Synopsis : Ana couche avec Hugo, Dalhia avec Graciano, Léo avec Louis et Arthur avec tout le monde. Entre fêtes et amours surgissent les remises en question, les désirs profonds et l’urgence de vivre. Even Lovers Get The Blues dresse le portrait amoureux et sexuel d’une jeunesse désabusée et passionnée.

Acteurs : Gabriel Da Costa, Adriana Da Fonseca, Marie Denys, Séverine Porzio, Arnaud Bronsart, Tristan Schotte.

NB : lire ici une deuxième critique du film à l’occasion de sa sortie prochaine en salles belges en août 2017.

J’avais découvert ce film en avant-première à Bozar le 29 décembre 2016 dans le cadre du BE FILM FESTIVAL. Après une tournée dans de nombreux pays où le film a été acclamé et primé, Even Lovers Get the Blues sort en Belgique le 30 août 2017.

Remarque : Le film de Laurent Micheti était précédé par un court-métrage dans le cadre du BE Film Festival. Il m’a semblé bon de commencer par écrire quelques lignes sur ce court, Calamity. Vous comprendrez pourquoi en lisant cette critique !

Si les amoureux ont le blues, les critiques cinéma peuvent l’avoir aussi quand ils ne peuvent assister à tout ce qu’ils souhaitent, en particulier les Festivals. Mes différentes tâches professionnelles me cantonnent à Bruxelles et je n’ai donc pas eu la possibilité d’assister au Festival du film de Namur cette année. Un confrère avait attiré mon attention sur le premier film de Laurent Micheli, mais sans vraiment m’en dire plus. Toutefois, il était déjà un film à repérer.
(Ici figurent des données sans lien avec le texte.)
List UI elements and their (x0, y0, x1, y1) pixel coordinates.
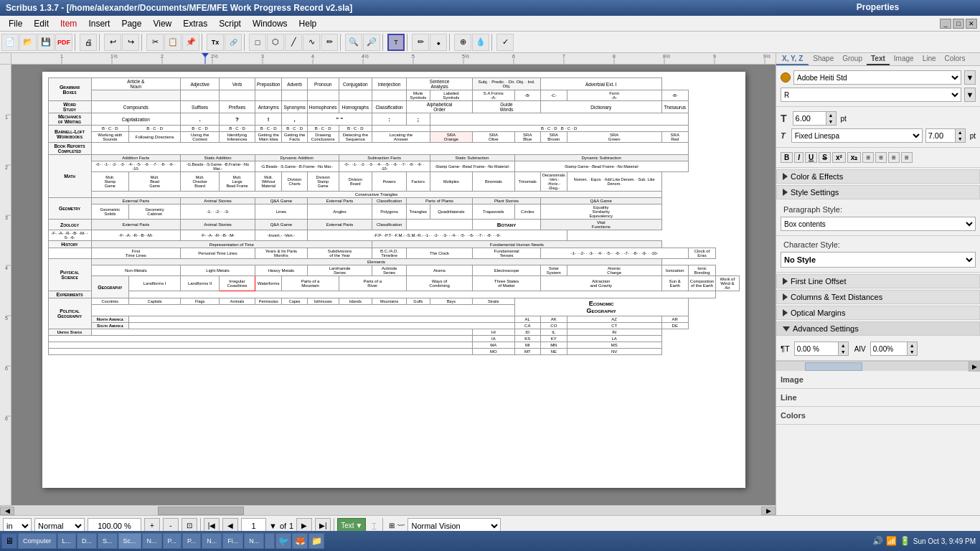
open-btn[interactable]: 📂 (19, 34, 37, 51)
link-btn[interactable]: 🔗 (225, 34, 242, 51)
strikethrough-btn[interactable]: S (819, 152, 831, 163)
columns-text-distances-header[interactable]: Columns & Text Distances (776, 290, 980, 304)
canvas-area[interactable]: GrammarBoxes Article &Noun Adjective Ver… (11, 65, 776, 505)
zoom-in-btn[interactable]: 🔎 (363, 34, 380, 51)
save-btn[interactable]: 💾 (37, 34, 55, 51)
paragraph-style-select[interactable]: Box contents (781, 217, 976, 231)
second-val-up[interactable]: ▲ (907, 342, 917, 349)
font-style-select[interactable]: R (781, 88, 961, 102)
start-icon[interactable]: 🖥 (1, 533, 17, 549)
taskbar-item-p2[interactable]: P... (182, 533, 201, 549)
align-justify-btn[interactable]: ≡ (901, 152, 913, 163)
taskbar-item-fi[interactable]: Fi... (222, 533, 243, 549)
pen-btn[interactable]: ✏ (321, 34, 338, 51)
tab-colors[interactable]: Colors (941, 53, 970, 65)
taskbar-item-d[interactable]: D... (77, 533, 97, 549)
taskbar-icon-3[interactable]: 🦊 (292, 533, 308, 549)
menu-file[interactable]: File (3, 16, 28, 31)
cut-btn[interactable]: ✂ (146, 34, 164, 51)
tab-xyz[interactable]: X, Y, Z (776, 53, 809, 65)
menu-extras[interactable]: Extras (177, 16, 213, 31)
sub-minimize[interactable]: _ (940, 19, 951, 29)
page-dropdown[interactable]: ▼ (269, 522, 277, 530)
align-left-btn[interactable]: ≡ (862, 152, 874, 163)
shape-btn[interactable]: □ (249, 34, 266, 51)
taskbar-item-empty[interactable] (265, 533, 275, 549)
tab-line[interactable]: Line (918, 53, 941, 65)
align-right-btn[interactable]: ≡ (888, 152, 900, 163)
font-family-select[interactable]: Adobe Heiti Std (793, 70, 961, 85)
battery-icon[interactable]: 🔋 (900, 536, 910, 546)
print-btn[interactable]: 🖨 (80, 34, 97, 51)
style-dropdown-btn[interactable]: ▼ (964, 88, 976, 102)
menu-edit[interactable]: Edit (28, 16, 55, 31)
frame-btn[interactable]: T (387, 34, 405, 51)
line-spacing-type-select[interactable]: Fixed Linespa (791, 128, 923, 143)
taskbar-item-s[interactable]: S... (98, 533, 118, 549)
bold-btn[interactable]: B (781, 152, 793, 163)
menu-item[interactable]: Item (55, 16, 83, 31)
scroll-right-btn[interactable]: ▶ (969, 362, 980, 372)
tracking-up[interactable]: ▲ (838, 342, 848, 349)
character-style-select[interactable]: No Style (781, 252, 976, 268)
second-val-down[interactable]: ▼ (907, 349, 917, 355)
tab-image[interactable]: Image (890, 53, 918, 65)
color-effects-header[interactable]: Color & Effects (776, 169, 980, 184)
taskbar-item-l[interactable]: L... (57, 533, 77, 549)
tab-text[interactable]: Text (867, 53, 890, 65)
italic-btn[interactable]: I (794, 152, 804, 163)
line-btn[interactable]: ╱ (285, 34, 302, 51)
advanced-settings-header[interactable]: Advanced Settings (776, 321, 980, 336)
pdf-btn[interactable]: PDF (55, 34, 72, 51)
subscript-btn[interactable]: x₂ (847, 152, 862, 163)
style-settings-header[interactable]: Style Settings (776, 185, 980, 199)
zoom-out-btn[interactable]: 🔍 (345, 34, 362, 51)
polygon-btn[interactable]: ⬡ (267, 34, 284, 51)
menu-view[interactable]: View (147, 16, 177, 31)
menu-script[interactable]: Script (213, 16, 247, 31)
taskbar-item-n3[interactable]: N... (244, 533, 264, 549)
font-size-input[interactable] (793, 113, 826, 123)
second-val-group[interactable]: ▲ ▼ (870, 342, 918, 356)
new-btn[interactable]: 📄 (1, 34, 19, 51)
tracking-down[interactable]: ▼ (838, 349, 848, 355)
undo-btn[interactable]: ↩ (104, 34, 121, 51)
tracking-input[interactable] (795, 344, 838, 354)
font-size-input-group[interactable]: ▲ ▼ (793, 111, 837, 126)
underline-btn[interactable]: U (805, 152, 817, 163)
superscript-btn[interactable]: x² (832, 152, 846, 163)
paste-btn[interactable]: 📌 (182, 34, 199, 51)
taskbar-item-n1[interactable]: N... (142, 533, 162, 549)
line-spacing-down[interactable]: ▼ (955, 136, 965, 142)
properties-scrollbar[interactable]: ▶ (776, 361, 980, 371)
menu-insert[interactable]: Insert (83, 16, 116, 31)
menu-help[interactable]: Help (293, 16, 323, 31)
menu-windows[interactable]: Windows (247, 16, 293, 31)
taskbar-item-n2[interactable]: N... (202, 533, 222, 549)
taskbar-item-p1[interactable]: P... (163, 533, 182, 549)
copy-btn[interactable]: 📋 (164, 34, 182, 51)
tab-shape[interactable]: Shape (809, 53, 838, 65)
font-size-down[interactable]: ▼ (826, 118, 836, 125)
line-spacing-input-group[interactable]: ▲ ▼ (925, 128, 966, 143)
tab-group[interactable]: Group (838, 53, 867, 65)
taskbar-icon-4[interactable]: 📁 (308, 533, 324, 549)
redo-btn[interactable]: ↪ (122, 34, 139, 51)
taskbar-icon-2[interactable]: 🐦 (275, 533, 291, 549)
eyedrop-btn[interactable]: 💧 (472, 34, 489, 51)
line-spacing-input[interactable] (926, 131, 955, 141)
taskbar-item-sc[interactable]: Sc... (118, 533, 141, 549)
horizontal-scrollbar[interactable]: ◀ ▶ (0, 505, 776, 515)
sub-maximize[interactable]: □ (953, 19, 964, 29)
text-btn[interactable]: Tx (207, 34, 224, 51)
sub-close[interactable]: ✕ (966, 19, 977, 29)
tracking-input-group[interactable]: ▲ ▼ (794, 342, 849, 356)
edit-btn[interactable]: ✏ (412, 34, 429, 51)
optical-margins-header[interactable]: Optical Margins (776, 306, 980, 320)
first-line-offset-header[interactable]: First Line Offset (776, 274, 980, 288)
font-size-up[interactable]: ▲ (826, 112, 836, 118)
curve-btn[interactable]: ∿ (303, 34, 320, 51)
menu-page[interactable]: Page (116, 16, 147, 31)
node-btn[interactable]: ⬥ (430, 34, 447, 51)
network-icon[interactable]: 📶 (886, 536, 897, 546)
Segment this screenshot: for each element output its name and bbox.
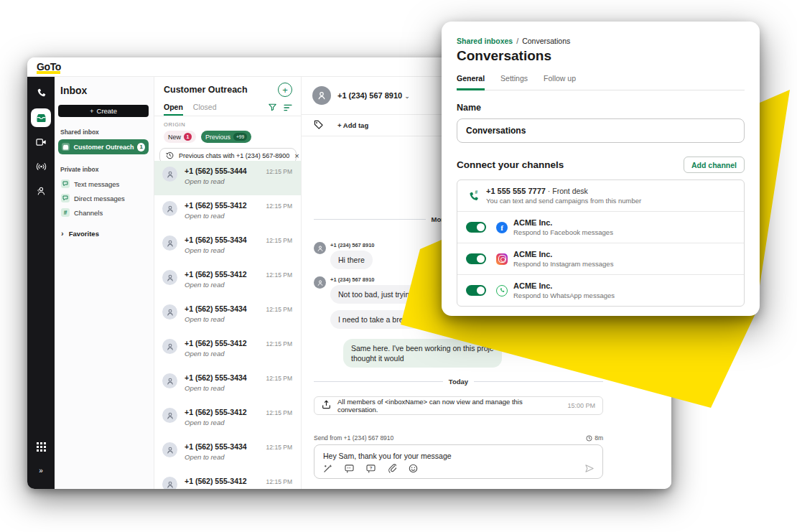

En effet, celui-ci, produit par Stenola et Grenade, avait obtenu le Prix de la Critique UCC/UPCB lors du dernier Festival International du Film Francophone de Namur en 2016. Toutefois, aucune sortie n’étant annoncée - du moins dans l’immédiat - j’ai profité de l’opportunité de voir le film dans le cadre du Be Film Festival.

NB : La critique du film, c’est à partir du 3e paragraphe...
En effet, il y a...

 ... un court pour débuter !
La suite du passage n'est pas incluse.